Before being discontinued, we had many problems accessing it, starting
about the end of the academic year. (There was a lot of discussion
locally on the net about the problems, so I wasn't the only one affected.)
Mandriva continued to list it as a mirror for quite a long time afterwards.
(For updates I have always been automatically directed to a slighty
closer USA mirror site.)
I would imagine that mirror sites in the USA are more or less as in
Canada - none hosted by telecom companies, university-hosted at the
whims of interested students.
>>>> Also, there are only about 400 packages for i586 in PLF mirrors.
>>>> Since most are duplicated, I wonder how many distinct packages there are ?
>>>> Somehow doubt that an unlicenced copy of quotes from the Simpsons
>>>> (one of the 2 plf packages that I didn't find also in Mandriva main)
>>>> is going to be a big attraction.
>>> You should look a little bit more closely.
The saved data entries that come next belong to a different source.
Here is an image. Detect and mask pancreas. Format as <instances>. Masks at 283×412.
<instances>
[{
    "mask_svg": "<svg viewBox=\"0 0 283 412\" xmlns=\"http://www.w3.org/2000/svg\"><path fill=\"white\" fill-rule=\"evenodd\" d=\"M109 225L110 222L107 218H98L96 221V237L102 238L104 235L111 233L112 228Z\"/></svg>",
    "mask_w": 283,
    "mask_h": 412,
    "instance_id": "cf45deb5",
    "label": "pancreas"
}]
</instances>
For example, libdvdcss2 is plf only.
>>> So does various emulator, lame ( and related like darkice ), gstreamer-bad,
>>> etc. There is amule, and similar software. More than 2.
>> Of the twenty or so PLF packages that I found looking through
>> available packages with Mandriva and PLF repositories enabled, only
>> 2 did not also have the same version in Mandriva. (All Mandriva
>> main, in this sample.) That is about 10% not in Mandriva.
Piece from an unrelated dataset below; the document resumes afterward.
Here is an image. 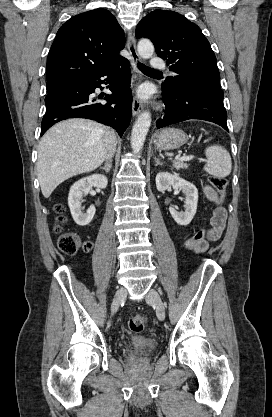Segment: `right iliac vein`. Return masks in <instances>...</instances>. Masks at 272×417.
<instances>
[{"mask_svg":"<svg viewBox=\"0 0 272 417\" xmlns=\"http://www.w3.org/2000/svg\"><path fill=\"white\" fill-rule=\"evenodd\" d=\"M126 295H127V291L124 288H120L116 291L112 305H111L112 314H115L118 311L119 306L121 302L125 299Z\"/></svg>","mask_w":272,"mask_h":417,"instance_id":"1","label":"right iliac vein"}]
</instances>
>> So for arguments sake let's say 20% are not in Mandriva. That makes
>> only about 80 packages only in PLF.
>> Impressive, isn't it ?
> You said on https://mageia.org/pipermail/mageia-dev/20101201/001576.html
> that you have decades of programming experience. So I assume that writing
> a script to get more precise numbers would not be too hard instead of
> saying "I counted somewhere 20 packages in a limited part of the
> distribution" :/
I did a quick check for codec and mpeg packages, presumably many being
patent-affected. It took me all of 2 minutes. Just to get a sample. A
complete count serves no purpose.
>> BTW, gstreamer*plugins-bad is in Mandriva contrib.
> But not all subpackages. Take a look at the spec file ( using
> mdvsys should ease the work ) and see that 5 subpackages
> are conditionnaly built.
> I think you may have missed the point about PLF rpms being at Mandriva.
> ( or the contrary, depend on how you look ).
> They share the same source code, but they do not link to the same
> software, or use the same configure options.
> So Mandriva considered that distributing mplayer without enabling mp3
> write support ( with lame ) was safe enough. PLF do the distribution
> of lame, and rebuild mplayer with it ( so mencoder can write mp3 ).
> Fedora do not distribute mplayer at all.
Makes sense. Writing mp3 has more at risk of being contested.
And creating content with proprietory protocols really isn't the
vocation of a distro promoting free software.
> And that's basically the same scheme for various dual life packages
> ( with variations about the feature that is enabled, there used to be a issue
> on font hinting, for freetype and bytecode interpreter )
Not surprised. So the PLF is useful, at least for some.
BTW, I'm not trying to doubt the value of your experience and
contributions, or even to say that we couldn't work well together in my
intended future contributions. Just that I disagree with your
assessment of the impact of patent-affected software in attracting
That doesn't mean that it might not be, sometime in the future, useful
to have a separate set of repositories for software affected by various
legal or other constraints. Although, in that event, I would very much
prefer that it happens in a separate group, for which I think that the
PLF would be ideal.
Particularly since they could do the job for both Mageia and Mandriva,
as well as Unity, and any other distro that cares to join (the open
invitation by PLF) in the future.
(Athough I do think that they could improve their image by replacing the
guns in their logo with something else :/)
And mirror sites open to carrying such software could use a single set
of repos for all the distros concerned.